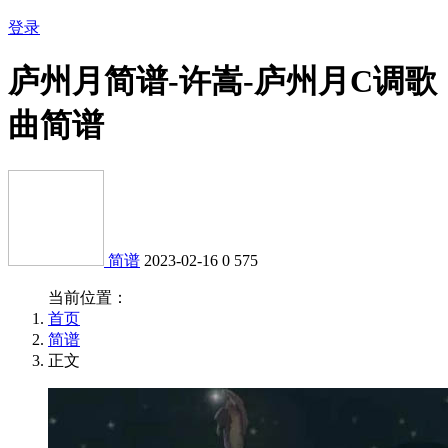
登录
庐州月简谱-许嵩-庐州月C调歌
曲简谱
简谱
2023-02-16
0
575
当前位置：
首页
简谱
正文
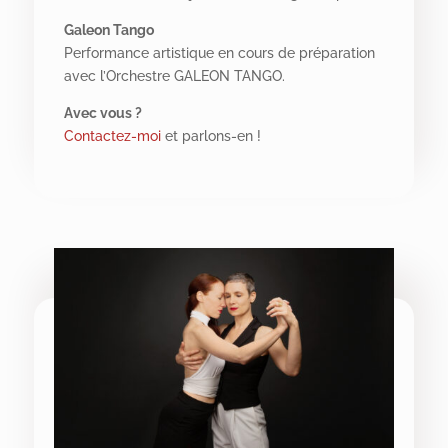
Galeon Tango
Performance artistique en cours de préparation
avec l’Orchestre GALEON TANGO.
Avec vous ?
Contactez-moi
et parlons-en !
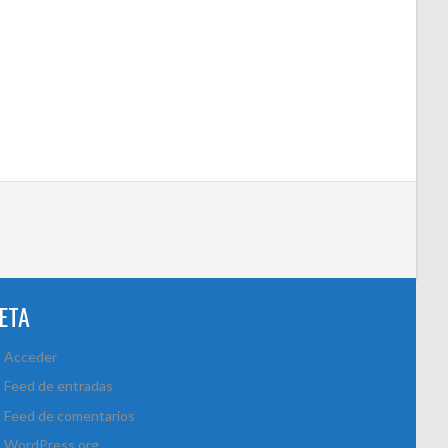
ETA
Acceder
Feed de entradas
Feed de comentarios
WordPress.org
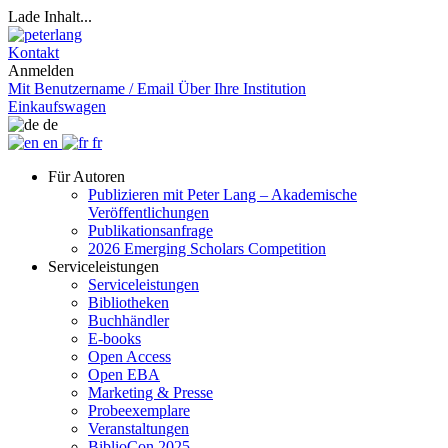
Lade Inhalt...
Kontakt
Anmelden
Mit Benutzername / Email
Über Ihre Institution
Einkaufswagen
de
en
fr
Für Autoren
Publizieren mit Peter Lang – Akademische
Veröffentlichungen
Publikationsanfrage
2026 Emerging Scholars Competition
Serviceleistungen
Serviceleistungen
Bibliotheken
Buchhändler
E-books
Open Access
Open EBA
Marketing & Presse
Probeexemplare
Veranstaltungen
BiblioCon 2025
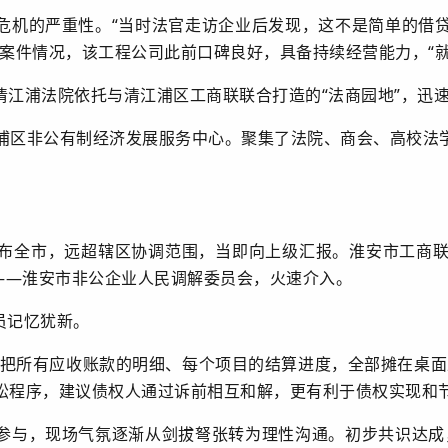
危机的严重性。“当时法官走访企业后发现，这不是简单的借
案件情况，该工程公司此前口碑良好，具备持续经营能力，“就
清江浦法院依托与清江浦区工商联联合打造的“法商园地”，迅
于清江浦区非公有制经济发展服务中心。聚集了法院、商会、高校
布全市，远超辖区协调范围，当即向上级汇报。淮安市工商
——淮安市非公企业人民调解委员会，火速介入。
员记忆犹新。
，把所有应收账款的明细、每个项目的结算进度，全部摊在桌面
讼程序，建议债权人通过诉前相互和解，更有利于债权实现和
参与，现场气氛逐渐从剑拔弩张转为理性沟通。初步共识达成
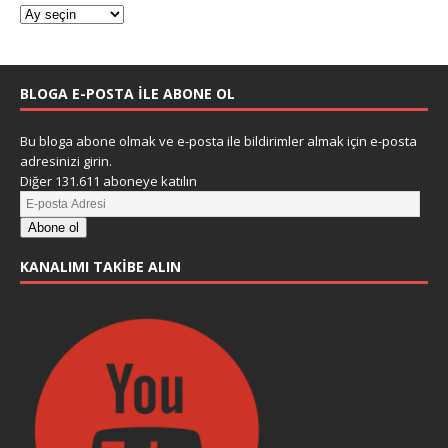
BLOGA E-POSTA ILE ABONE OL
Bu bloga abone olmak ve e-posta ile bildirimler almak için e-posta
adresinizi girin.
Diğer 131.611 aboneye katılın
Abone ol
KANALIMI TAKIBE ALIN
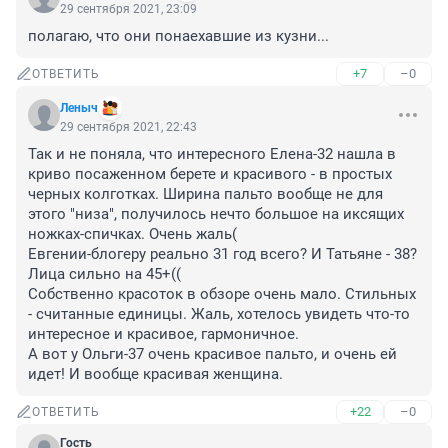
29 сентября 2021, 23:09
полагаю, что они понаехавшие из кузни...
+7
–0
ОТВЕТИТЬ
Леныч
29 сентября 2021, 22:43
Так и не поняла, что интересного Елена-32 нашла в 
криво посаженном берете и красивого - в простых 
черных колготках. Ширина пальто вообще не для 
этого "низа", получилось нечто большое на иксящих 
ножках-спичках. Очень жаль( 

Евгении-блогеру реально 31 год всего? И Татьяне - 38? 
Лица сильно на 45+(( 

Собственно красоток в обзоре очень мало. Стильных 
- считанные единицы. Жаль, хотелось увидеть что-то 
интересное и красивое, гармоничное. 

А вот у Ольги-37 очень красивое пальто, и очень ей 
идет! И вообще красивая женщина.
+22
–0
ОТВЕТИТЬ
Гость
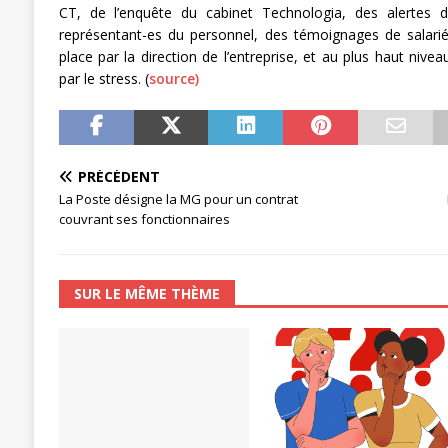
CT, de l’enquête du cabinet Technologia, des alertes 
[ 3 janvier 2024 ]
Chronopost: Chrono
représentant-es du personnel, des témoignages de salari
place par la direction de l’entreprise, et au plus haut ni
par le stress. (
source)
PRÉCÉDENT
La Poste désigne la MG pour un contrat
couvrant ses fonctionnaires
SUR LE MÊME THÈME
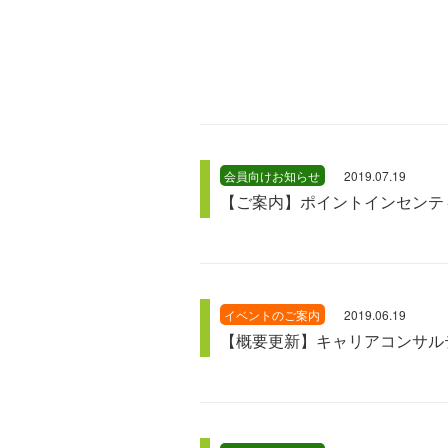
会員向けお知らせ
2019.07.19
【ご案内】ポイントインセンテ
イベントのご案内
2019.06.19
【概要更新】キャリアコンサル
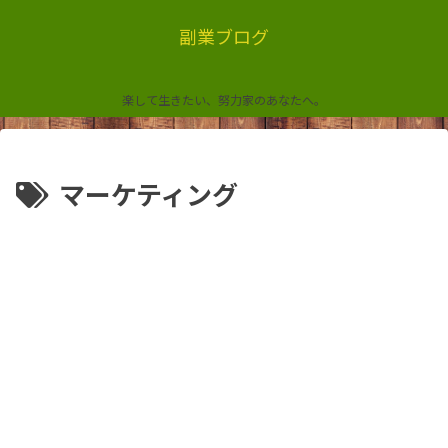
副業ブログ
楽して生きたい、努力家のあなたへ。
マーケティング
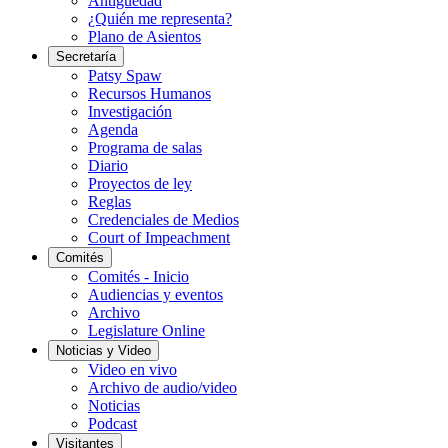
Antigüedad
¿Quién me representa?
Plano de Asientos
Secretaría
Patsy Spaw
Recursos Humanos
Investigación
Agenda
Programa de salas
Diario
Proyectos de ley
Reglas
Credenciales de Medios
Court of Impeachment
Comités
Comités - Inicio
Audiencias y eventos
Archivo
Legislature Online
Noticias y Video
Video en vivo
Archivo de audio/video
Noticias
Podcast
Visitantes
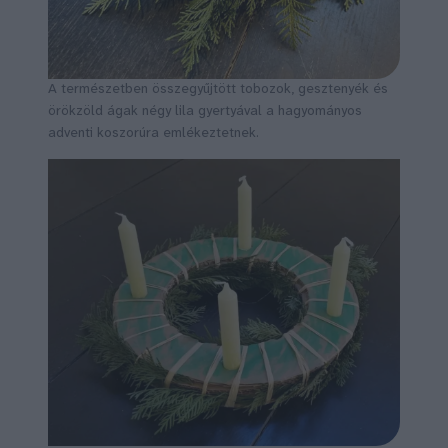
A természetben összegyűjtött tobozok, gesztenyék és
örökzöld ágak négy lila gyertyával a hagyományos
adventi koszorúra emlékeztetnek.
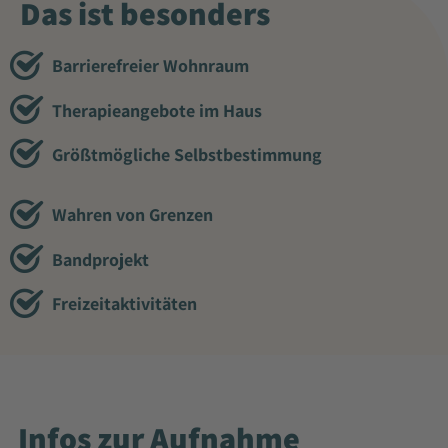
Das ist besonders
Barrierefreier Wohnraum
Therapieangebote im Haus
Größtmögliche Selbstbestimmung
Wahren von Grenzen
Bandprojekt
Freizeitaktivitäten
Infos zur Aufnahme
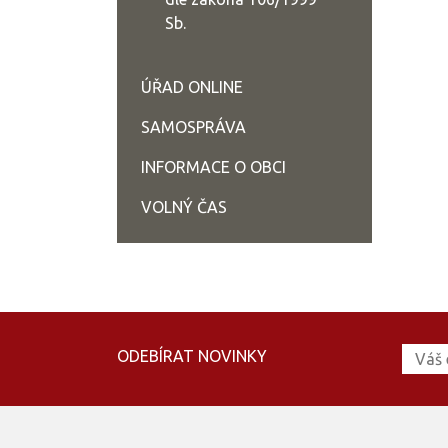
Sb.
ÚŘAD ONLINE
SAMOSPRÁVA
INFORMACE O OBCI
VOLNÝ ČAS
ODEBÍRAT NOVINKY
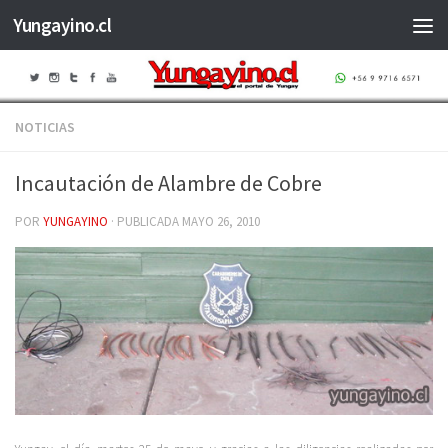
Yungayino.cl
Saltar al contenido
NOTICIAS
Incautación de Alambre de Cobre
POR
YUNGAYINO
· PUBLICADA
MAYO 26, 2010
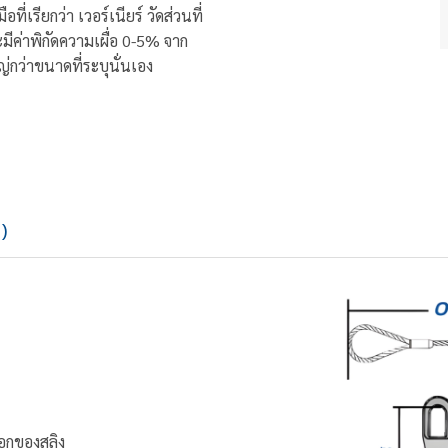
่เรียกว่า เวอร์เนียร์ วัดส่วนที่
ีค่าพิกัดความเผื่อ 0-5% จาก
กว่าขนาดที่ระบุนั่นเอง
)
อกของสลิง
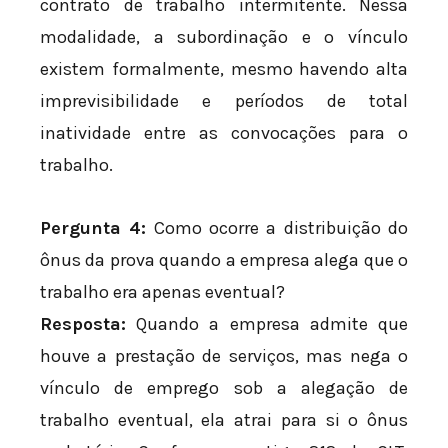
contrato de trabalho intermitente. Nessa
modalidade, a subordinação e o vínculo
existem formalmente, mesmo havendo alta
imprevisibilidade e períodos de total
inatividade entre as convocações para o
trabalho.
Pergunta 4:
Como ocorre a distribuição do
ônus da prova quando a empresa alega que o
trabalho era apenas eventual?
Resposta:
Quando a empresa admite que
houve a prestação de serviços, mas nega o
vínculo de emprego sob a alegação de
trabalho eventual, ela atrai para si o ônus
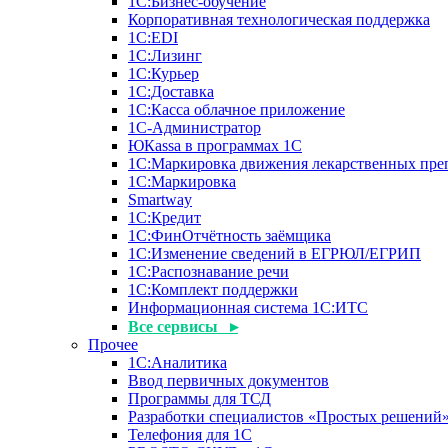
1С:Бизнес-обучение
Корпоративная технологическая поддержка
1С:ЕDI
1С:Лизинг
1С:Курьер
1С:Доставка
1С:Касса облачное приложение
1С-Администратор
ЮКаssа в программах 1С
1С:Маркировка движения лекарственных пре
1С:Маркировка
Smartway
1С:Кредит
1С:ФинОтчётность заёмщика
1С:Изменение сведений в ЕГРЮЛ/ЕГРИП
1С:Распознавание речи
1С:Комплект поддержки
Информационная система 1С:ИТС
Все сервисы ▸
Прочее
1С:Аналитика
Ввод первичных документов
Программы для ТСД
Разработки специалистов «Простых решений
Телефония для 1С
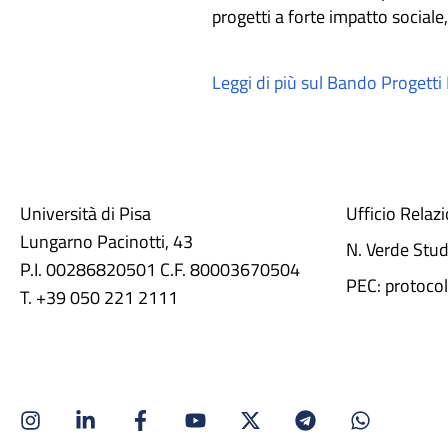
progetti a forte impatto sociale,
Leggi di più sul Bando Progetti 
Università di Pisa
Ufficio Relaz
Lungarno Pacinotti, 43
N. Verde Stu
P.I. 00286820501 C.F. 80003670504
PEC: protocol
T. +39 050 221 2111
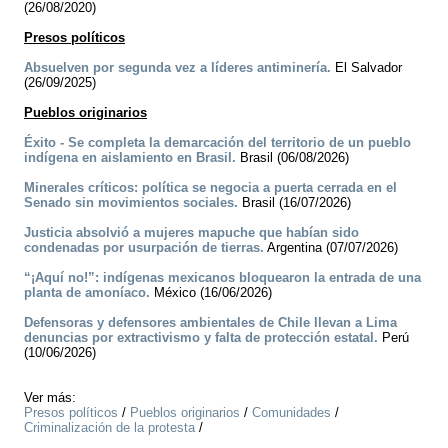
(26/08/2020)
Presos políticos
Absuelven por segunda vez a líderes antiminería.
El Salvador
(26/09/2025)
Pueblos originarios
Éxito - Se completa la demarcación del territorio de un pueblo
indígena en aislamiento en Brasil.
Brasil (06/08/2026)
Minerales críticos: política se negocia a puerta cerrada en el
Senado sin movimientos sociales.
Brasil (16/07/2026)
Justicia absolvió a mujeres mapuche que habían sido
condenadas por usurpación de tierras.
Argentina (07/07/2026)
“¡Aquí no!”: indígenas mexicanos bloquearon la entrada de una
planta de amoníaco.
México (16/06/2026)
Defensoras y defensores ambientales de Chile llevan a Lima
denuncias por extractivismo y falta de protección estatal.
Perú
(10/06/2026)
Ver más:
Presos políticos
/
Pueblos originarios
/
Comunidades
/
Criminalización de la protesta
/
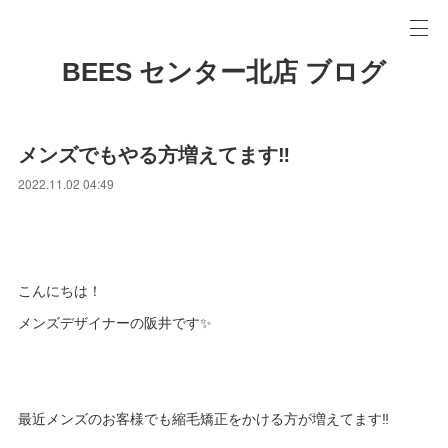
BEES センター北店 ブログ
メンズでもやる方増えてます‼️
2022.11.02 04:49
こんにちは！
メンズデザイナーの阪井です✨
最近メンズのお客様でも縮毛矯正をかける方が増えてます‼️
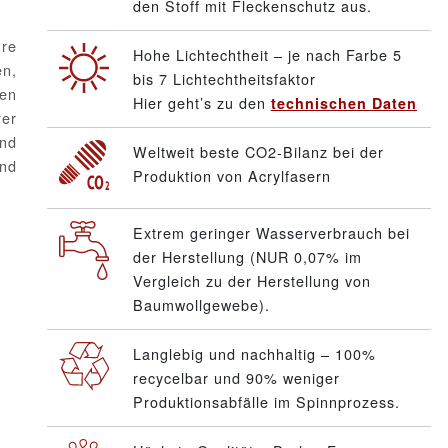
den Stoff mit Fleckenschutz aus.
hre
Hohe Lichtechtheit – je nach Farbe 5
en,
bis 7 Lichtechtheitsfaktor
en
Hier geht’s zu den
technischen Daten
er
und
Weltweit beste CO2-Bilanz bei der
und
Produktion von Acrylfasern
Extrem geringer Wasserverbrauch bei
der Herstellung (NUR 0,07% im
Vergleich zu der Herstellung von
Baumwollgewebe).
Langlebig und nachhaltig – 100%
recycelbar und 90% weniger
Produktionsabfälle im Spinnprozess.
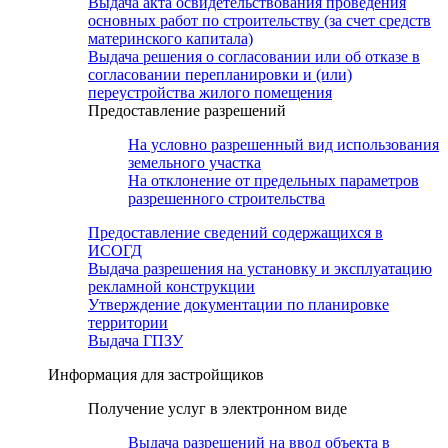
Выдача акта освидетельствования проведения
основных работ по строительству (за счет средств
материнского капитала)
Выдача решения о согласовании или об отказе в
согласовании перепланировки и (или)
переустройства жилого помещения
Предоставление разрешений
На условно разрешенный вид использования
земельного участка
На отклонение от предельных параметров
разрешенного строительства
Предоставление сведений содержащихся в
ИСОГД
Выдача разрешения на установку и эксплуатацию
рекламной конструкции
Утверждение документации по планировке
территории
Выдача ГПЗУ
Информация для застройщиков
Получение услуг в электронном виде
Выдача разрешений на ввод объекта в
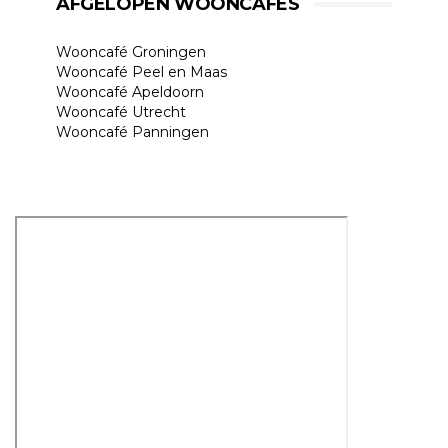
AFGELOPEN WOONCAFÉS
Wooncafé Groningen
Wooncafé Peel en Maas
Wooncafé Apeldoorn
Wooncafé Utrecht
Wooncafé Panningen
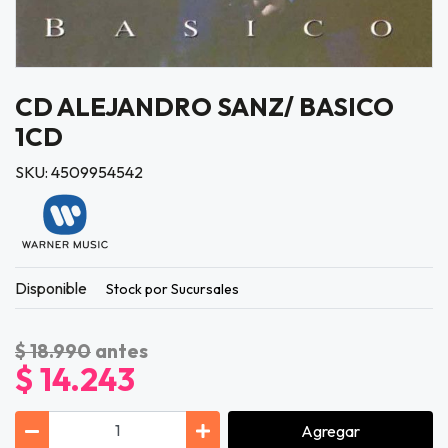
CD ALEJANDRO SANZ/ BASICO
1CD
SKU: 4509954542
Disponible
Stock por Sucursales
$ 18.990
antes
$ 14.243
Agregar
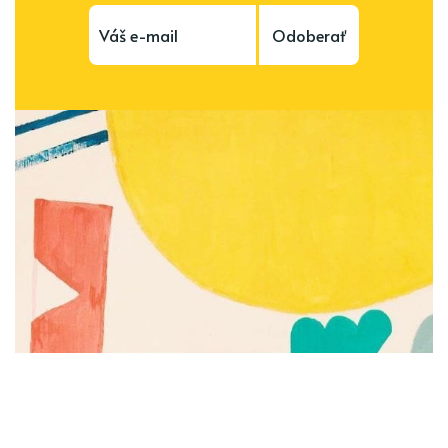
Odoberať
Subscribe to be notified of new content and
support Alinka.sk - Život a krása šikovnej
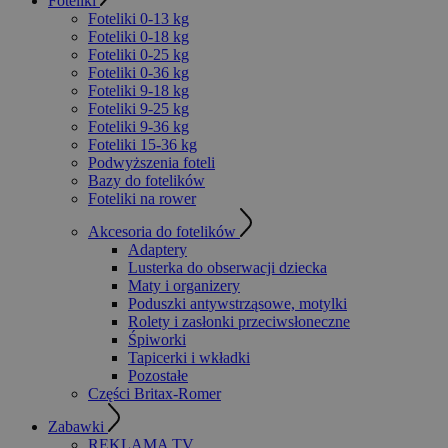
Foteliki
Foteliki 0-13 kg
Foteliki 0-18 kg
Foteliki 0-25 kg
Foteliki 0-36 kg
Foteliki 9-18 kg
Foteliki 9-25 kg
Foteliki 9-36 kg
Foteliki 15-36 kg
Podwyższenia foteli
Bazy do fotelików
Foteliki na rower
Akcesoria do fotelików
Adaptery
Lusterka do obserwacji dziecka
Maty i organizery
Poduszki antywstrząsowe, motylki
Rolety i zasłonki przeciwsłoneczne
Śpiworki
Tapicerki i wkładki
Pozostałe
Części Britax-Romer
Zabawki
REKLAMA TV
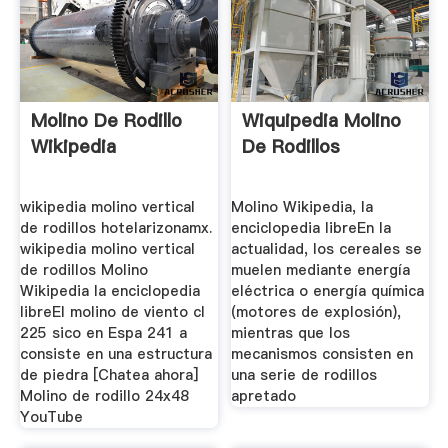
Molino De Rodillo
Wiquipedia Molino
Wikipedia
De Rodillos
wikipedia molino vertical
Molino Wikipedia, la
de rodillos hotelarizonamx.
enciclopedia libreEn la
wikipedia molino vertical
actualidad, los cereales se
de rodillos Molino
muelen mediante energía
Wikipedia la enciclopedia
eléctrica o energía química
libreEl molino de viento cl
(motores de explosión),
225 sico en Espa 241 a
mientras que los
consiste en una estructura
mecanismos consisten en
de piedra [Chatea ahora]
una serie de rodillos
Molino de rodillo 24x48
apretado
YouTube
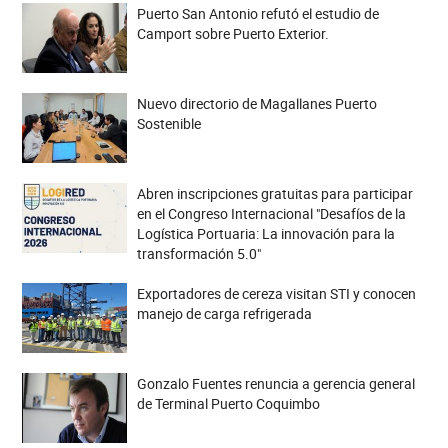
Puerto San Antonio refutó el estudio de
Camport sobre Puerto Exterior.
Nuevo directorio de Magallanes Puerto
Sostenible
Abren inscripciones gratuitas para participar
en el Congreso Internacional "Desafíos de la
Logística Portuaria: La innovación para la
transformación 5.0"
Exportadores de cereza visitan STI y conocen
manejo de carga refrigerada
Gonzalo Fuentes renuncia a gerencia general
de Terminal Puerto Coquimbo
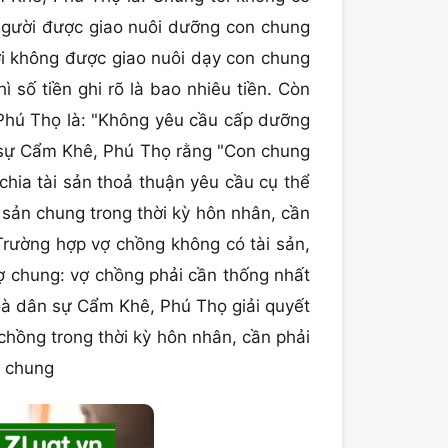
người được giao nuôi dưỡng con chung
 không được giao nuôi dạy con chung
số tiền ghi rõ là bao nhiêu tiền. Còn
Phú Thọ là: "Không yêu cầu cấp dưỡng
ân sự Cẩm Khê, Phú Thọ rằng "Con chung
chia tài sản thoả thuận yêu cầu cụ thể
sản chung trong thời kỳ hôn nhân, cần
 Trường hợp vợ chồng không có tài sản,
ợ chung: vợ chồng phải cần thống nhất
Toà dân sự Cẩm Khê, Phú Thọ giải quyết
hồng trong thời kỳ hôn nhân, cần phải
ợ chung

#### [What needs to be done]
Taking the entries above, copy word for word the lines from the one with "(26/08/2020)" up to and including the one with "support Alinka.sk - Život a krása šikovnej", without any picture.

#### [Written solution]
(26/08/2020)
Presos políticos
Absuelven por segunda vez a líderes antiminería.
El Salvador
(26/09/2025)
Pueblos originarios
Éxito - Se completa la demarcación del territorio de un pueblo
indígena en aislamiento en Brasil.
Brasil (06/08/2026)
Minerales críticos: política se negocia a puerta cerrada en el
Senado sin movimientos sociales.
Brasil (16/07/2026)
Justicia absolvió a mujeres mapuche que habían sido
condenadas por usurpación de tierras.
Argentina (07/07/2026)
“¡Aquí no!”: indígenas mexicanos bloquearon la entrada de una
planta de amoníaco.
México (16/06/2026)
Defensoras y defensores ambientales de Chile llevan a Lima
denuncias por extractivismo y falta de protección estatal.
Perú
(10/06/2026)
Ver más:
Presos políticos
/
Pueblos originarios
/
Comunidades
/
Criminalización de la protesta
/
BEES センター北店 ブログ
メンズでもやる方増えてます‼️
2022.11.02 04:49
こんにちは！
メンズデザイナーの阪井です✨
最近メンズのお客様でも縮毛矯正をかける方が増えてます‼️
den Stoff mit Fleckenschutz aus.
hre
Hohe Lichtechtheit – je nach Farbe 5
en,
bis 7 Lichtechtheitsfaktor
en
Hier geht’s zu den
technischen Daten
er
und
Weltweit beste CO2-Bilanz bei der
und
Produktion von Acrylfasern
Extrem geringer Wasserverbrauch bei
der Herstellung (NUR 0,07% im
Vergleich zu der Herstellung von
Baumwollgewebe).
Langlebig und nachhaltig – 100%
recycelbar und 90% weniger
Produktionsabfälle im Spinnprozess.
Выдача акта освидетельствования проведения
основных работ по строительству (за счет средств
материнского капитала)
Выдача решения о согласовании или об отказе в
согласовании перепланировки и (или)
переустройства жилого помещения
Предоставление разрешений
На условно разрешенный вид использования
земельного участка
На отклонение от предельных параметров
разрешенного строительства
Предоставление сведений содержащихся в
ИСОГД
Выдача разрешения на установку и эксплуатацию
рекламной конструкции
Утверждение документации по планировке
территории
Выдача ГПЗУ
Информация для застройщиков
Получение услуг в электронном виде
Выдача разрешений на ввод объекта в
AFGELOPEN WOONCAFÉS
Wooncafé Groningen
Wooncafé Peel en Maas
Wooncafé Apeldoorn
Wooncafé Utrecht
Wooncafé Panningen
CD ALEJANDRO SANZ/ BASICO
1CD
SKU: 4509954542
Disponible
Stock por Sucursales
$ 18.990
antes
$ 14.243
Agregar
Odoberať
Subscribe to be notified of new content and
support Alinka.sk - Život a krása šikovnej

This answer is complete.